▶ TO DO
Each line from the start of the records through the line containing "Việc làm theo ngành nghề" is to be transcribed exactly, and no other line is to be included.

▶ ENTRIES SUPPLIED
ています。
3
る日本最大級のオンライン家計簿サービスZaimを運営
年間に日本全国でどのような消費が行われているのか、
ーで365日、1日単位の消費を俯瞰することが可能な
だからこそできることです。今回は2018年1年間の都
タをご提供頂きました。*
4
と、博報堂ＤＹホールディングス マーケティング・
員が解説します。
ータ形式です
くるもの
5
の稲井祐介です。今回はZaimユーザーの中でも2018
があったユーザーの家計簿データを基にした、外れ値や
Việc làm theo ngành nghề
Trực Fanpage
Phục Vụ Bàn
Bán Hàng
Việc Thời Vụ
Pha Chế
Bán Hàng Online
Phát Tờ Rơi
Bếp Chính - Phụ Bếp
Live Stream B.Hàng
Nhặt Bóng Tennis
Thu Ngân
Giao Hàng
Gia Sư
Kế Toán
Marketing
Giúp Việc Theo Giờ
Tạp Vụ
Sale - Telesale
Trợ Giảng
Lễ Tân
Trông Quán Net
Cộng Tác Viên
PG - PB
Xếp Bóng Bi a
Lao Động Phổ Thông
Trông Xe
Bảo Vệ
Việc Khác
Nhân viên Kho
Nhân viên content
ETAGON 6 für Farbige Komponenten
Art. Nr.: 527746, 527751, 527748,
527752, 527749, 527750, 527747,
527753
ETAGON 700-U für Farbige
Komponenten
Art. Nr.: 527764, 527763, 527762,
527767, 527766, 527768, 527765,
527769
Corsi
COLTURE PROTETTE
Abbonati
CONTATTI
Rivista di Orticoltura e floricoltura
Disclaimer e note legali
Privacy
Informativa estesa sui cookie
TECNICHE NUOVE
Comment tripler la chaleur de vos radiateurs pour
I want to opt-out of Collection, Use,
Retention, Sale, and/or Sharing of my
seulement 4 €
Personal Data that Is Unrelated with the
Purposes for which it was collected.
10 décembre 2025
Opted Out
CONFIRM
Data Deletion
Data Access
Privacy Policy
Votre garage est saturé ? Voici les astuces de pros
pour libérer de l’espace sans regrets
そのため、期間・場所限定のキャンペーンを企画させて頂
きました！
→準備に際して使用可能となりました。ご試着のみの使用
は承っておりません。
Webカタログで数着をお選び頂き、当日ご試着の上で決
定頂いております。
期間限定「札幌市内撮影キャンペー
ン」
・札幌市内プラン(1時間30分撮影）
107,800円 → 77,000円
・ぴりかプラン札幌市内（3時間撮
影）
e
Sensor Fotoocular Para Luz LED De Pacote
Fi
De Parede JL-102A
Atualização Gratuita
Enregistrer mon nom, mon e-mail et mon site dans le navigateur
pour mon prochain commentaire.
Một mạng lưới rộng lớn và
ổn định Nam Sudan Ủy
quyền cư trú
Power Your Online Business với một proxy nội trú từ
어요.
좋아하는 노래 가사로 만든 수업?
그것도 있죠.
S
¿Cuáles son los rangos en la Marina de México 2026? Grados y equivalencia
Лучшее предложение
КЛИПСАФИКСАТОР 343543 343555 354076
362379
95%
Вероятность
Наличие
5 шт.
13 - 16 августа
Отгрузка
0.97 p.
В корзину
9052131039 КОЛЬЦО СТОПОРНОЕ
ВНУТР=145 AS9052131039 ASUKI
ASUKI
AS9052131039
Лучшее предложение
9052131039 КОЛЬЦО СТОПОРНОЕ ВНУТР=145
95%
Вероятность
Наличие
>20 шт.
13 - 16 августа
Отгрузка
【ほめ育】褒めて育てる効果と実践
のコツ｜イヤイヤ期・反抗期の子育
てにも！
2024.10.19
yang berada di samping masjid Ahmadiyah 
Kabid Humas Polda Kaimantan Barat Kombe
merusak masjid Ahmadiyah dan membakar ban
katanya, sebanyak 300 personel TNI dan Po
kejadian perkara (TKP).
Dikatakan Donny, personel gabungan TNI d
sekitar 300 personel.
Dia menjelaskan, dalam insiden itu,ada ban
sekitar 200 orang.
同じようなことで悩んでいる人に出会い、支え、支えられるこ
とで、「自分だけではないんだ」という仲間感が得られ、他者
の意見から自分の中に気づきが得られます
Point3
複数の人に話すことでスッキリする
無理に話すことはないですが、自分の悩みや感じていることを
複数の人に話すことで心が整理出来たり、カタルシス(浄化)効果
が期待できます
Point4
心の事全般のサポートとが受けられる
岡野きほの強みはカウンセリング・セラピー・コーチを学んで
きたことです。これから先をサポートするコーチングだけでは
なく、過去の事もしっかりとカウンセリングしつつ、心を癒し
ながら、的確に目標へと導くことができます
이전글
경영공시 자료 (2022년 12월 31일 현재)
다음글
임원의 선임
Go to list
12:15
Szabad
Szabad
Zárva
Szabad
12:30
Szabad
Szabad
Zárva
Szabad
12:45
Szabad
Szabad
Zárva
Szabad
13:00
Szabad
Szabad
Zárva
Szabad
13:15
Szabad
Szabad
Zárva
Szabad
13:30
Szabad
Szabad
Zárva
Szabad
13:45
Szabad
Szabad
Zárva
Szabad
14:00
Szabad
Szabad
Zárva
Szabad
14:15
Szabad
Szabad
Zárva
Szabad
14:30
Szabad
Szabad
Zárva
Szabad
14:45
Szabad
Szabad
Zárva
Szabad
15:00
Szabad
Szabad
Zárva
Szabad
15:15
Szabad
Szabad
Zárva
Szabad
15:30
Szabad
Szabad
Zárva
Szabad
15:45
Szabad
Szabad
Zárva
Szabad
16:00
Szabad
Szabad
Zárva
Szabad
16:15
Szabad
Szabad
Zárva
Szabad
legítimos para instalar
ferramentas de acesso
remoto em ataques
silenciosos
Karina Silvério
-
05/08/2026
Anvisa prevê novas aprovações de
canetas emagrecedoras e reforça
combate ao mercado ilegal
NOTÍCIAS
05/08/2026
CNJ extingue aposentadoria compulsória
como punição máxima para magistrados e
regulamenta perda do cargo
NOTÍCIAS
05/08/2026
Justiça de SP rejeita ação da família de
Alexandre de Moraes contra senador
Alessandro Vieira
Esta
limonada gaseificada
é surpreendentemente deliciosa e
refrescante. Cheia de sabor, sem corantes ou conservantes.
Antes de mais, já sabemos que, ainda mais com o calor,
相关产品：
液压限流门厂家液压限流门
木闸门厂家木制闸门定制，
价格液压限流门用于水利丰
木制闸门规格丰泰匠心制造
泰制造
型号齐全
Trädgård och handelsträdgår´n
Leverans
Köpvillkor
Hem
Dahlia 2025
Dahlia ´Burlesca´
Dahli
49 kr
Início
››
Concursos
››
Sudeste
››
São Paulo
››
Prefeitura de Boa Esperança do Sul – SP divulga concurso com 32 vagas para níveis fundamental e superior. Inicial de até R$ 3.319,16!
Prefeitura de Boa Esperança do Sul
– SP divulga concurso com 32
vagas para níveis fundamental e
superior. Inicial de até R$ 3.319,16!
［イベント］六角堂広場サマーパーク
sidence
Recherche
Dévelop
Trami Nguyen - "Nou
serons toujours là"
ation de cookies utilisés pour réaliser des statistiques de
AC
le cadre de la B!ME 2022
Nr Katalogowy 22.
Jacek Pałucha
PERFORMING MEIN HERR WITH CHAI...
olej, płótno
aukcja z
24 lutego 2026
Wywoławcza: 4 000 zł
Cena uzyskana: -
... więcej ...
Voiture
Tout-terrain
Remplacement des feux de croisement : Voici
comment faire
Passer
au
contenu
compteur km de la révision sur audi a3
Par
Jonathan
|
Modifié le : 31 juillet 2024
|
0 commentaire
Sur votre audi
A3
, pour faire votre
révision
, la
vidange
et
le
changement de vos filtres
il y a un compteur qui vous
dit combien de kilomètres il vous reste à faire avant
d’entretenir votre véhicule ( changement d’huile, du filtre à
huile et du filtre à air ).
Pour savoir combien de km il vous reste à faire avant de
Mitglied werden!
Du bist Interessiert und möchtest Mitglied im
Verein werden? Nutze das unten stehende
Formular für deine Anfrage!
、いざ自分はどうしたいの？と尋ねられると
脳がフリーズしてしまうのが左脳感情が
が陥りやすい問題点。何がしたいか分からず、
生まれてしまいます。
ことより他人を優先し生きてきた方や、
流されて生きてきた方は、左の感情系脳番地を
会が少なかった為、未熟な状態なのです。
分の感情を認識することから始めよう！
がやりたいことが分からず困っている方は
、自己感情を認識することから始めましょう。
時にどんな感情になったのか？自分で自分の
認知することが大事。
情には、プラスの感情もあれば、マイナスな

▶ ANSWER BOX
ています。
3
る日本最大級のオンライン家計簿サービスZaimを運営
年間に日本全国でどのような消費が行われているのか、
ーで365日、1日単位の消費を俯瞰することが可能な
だからこそできることです。今回は2018年1年間の都
タをご提供頂きました。*
4
と、博報堂ＤＹホールディングス マーケティング・
員が解説します。
ータ形式です
くるもの
5
の稲井祐介です。今回はZaimユーザーの中でも2018
があったユーザーの家計簿データを基にした、外れ値や
Việc làm theo ngành nghề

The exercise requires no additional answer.